Rendimento record per i bond triennali dello Stato Italiano nel corso dell’ultima asta. Infatti il rendimento è salito al 7,89 per cento, siamo ai massimi dal lontano 1996. Il tasso decennale è salito al 7,56 per cento, record dal 1997 ( ricordiamo che l’asta dello scorso mese si era fermata al 6,06 per cento), mentre le obbligazioni con scadenza al 2020 rendono il 7,28 per cento. Il dato positivo sta nel fatto che il Tesoro è riuscito a vendere 7,5 miliardi di titoli che hanno ricevuto una corposa domanda.

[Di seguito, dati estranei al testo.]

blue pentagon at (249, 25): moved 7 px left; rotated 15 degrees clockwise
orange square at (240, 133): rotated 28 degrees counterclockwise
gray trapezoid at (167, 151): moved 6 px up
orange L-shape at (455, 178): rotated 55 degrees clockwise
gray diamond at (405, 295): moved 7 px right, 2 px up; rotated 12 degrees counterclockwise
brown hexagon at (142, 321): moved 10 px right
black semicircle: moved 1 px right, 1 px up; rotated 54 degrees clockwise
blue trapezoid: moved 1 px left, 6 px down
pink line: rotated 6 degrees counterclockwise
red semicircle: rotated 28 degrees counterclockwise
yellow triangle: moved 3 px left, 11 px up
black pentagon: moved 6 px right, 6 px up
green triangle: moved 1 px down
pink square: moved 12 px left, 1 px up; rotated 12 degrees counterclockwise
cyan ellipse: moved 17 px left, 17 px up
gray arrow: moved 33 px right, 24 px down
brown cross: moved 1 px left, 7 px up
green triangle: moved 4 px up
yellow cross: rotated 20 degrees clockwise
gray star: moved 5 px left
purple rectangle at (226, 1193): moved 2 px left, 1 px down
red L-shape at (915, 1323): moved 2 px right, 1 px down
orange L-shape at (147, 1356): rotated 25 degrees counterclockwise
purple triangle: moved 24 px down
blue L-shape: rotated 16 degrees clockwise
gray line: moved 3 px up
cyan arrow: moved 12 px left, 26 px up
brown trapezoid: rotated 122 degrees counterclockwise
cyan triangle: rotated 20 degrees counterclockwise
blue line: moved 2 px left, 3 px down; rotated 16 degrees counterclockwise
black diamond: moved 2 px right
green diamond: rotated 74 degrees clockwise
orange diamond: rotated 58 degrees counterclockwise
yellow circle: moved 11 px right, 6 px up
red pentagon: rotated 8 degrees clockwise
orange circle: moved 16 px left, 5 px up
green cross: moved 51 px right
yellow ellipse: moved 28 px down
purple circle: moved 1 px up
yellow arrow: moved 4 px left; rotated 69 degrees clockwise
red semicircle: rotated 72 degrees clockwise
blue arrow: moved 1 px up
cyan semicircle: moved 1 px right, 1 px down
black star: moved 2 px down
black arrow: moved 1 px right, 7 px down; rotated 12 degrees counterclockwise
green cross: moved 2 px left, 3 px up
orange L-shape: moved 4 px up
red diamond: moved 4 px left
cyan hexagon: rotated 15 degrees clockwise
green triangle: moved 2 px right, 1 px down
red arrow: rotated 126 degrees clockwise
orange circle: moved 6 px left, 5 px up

Dunque da un lato i mercati esigono un premio al rischio sempre più alto, ma dall’altro credono nel nostro Pease. E così, dopo l’asta, lo spread sui titoli decennali Btp/Bund è sceso sotto quota 500 punti, cosa che ha rassicurato le Borse: Milano ha recuperato lo 0,7 per cento, Parigi lo 0,4 per cento, Londra lo 0,2 per cento, Francoforte lo 0,8 per cento. Ma oggi gli occhi sono tutti puntati su Bruxelles. Nella città belga si riunirà l’Eurogruppo (ci sarà anche Mario Monti) e verrà presentato il primo rapporto di Olli Rehn, commisario UE agli affari economici. Il dossier presenterà l’analisi degli impegni presi dal governo Berlusconi e un rapporto sugli incontri che lo stesso commissario ha avuto nei giorni scorsi con Monti e con i ministri al Welfare Elsa Fornero e allo Sviluppo economico, Corrado Passera. Si valuteranno in questo modo gli interventi che il nuovo governo ha intenzione di porre in essere e si scandiranno i tempi con cui questi azioni verranno messe in essere. E’ un incontro davvero importante che potrebbe avere notevoli ripercussioni sui mercati mondiali.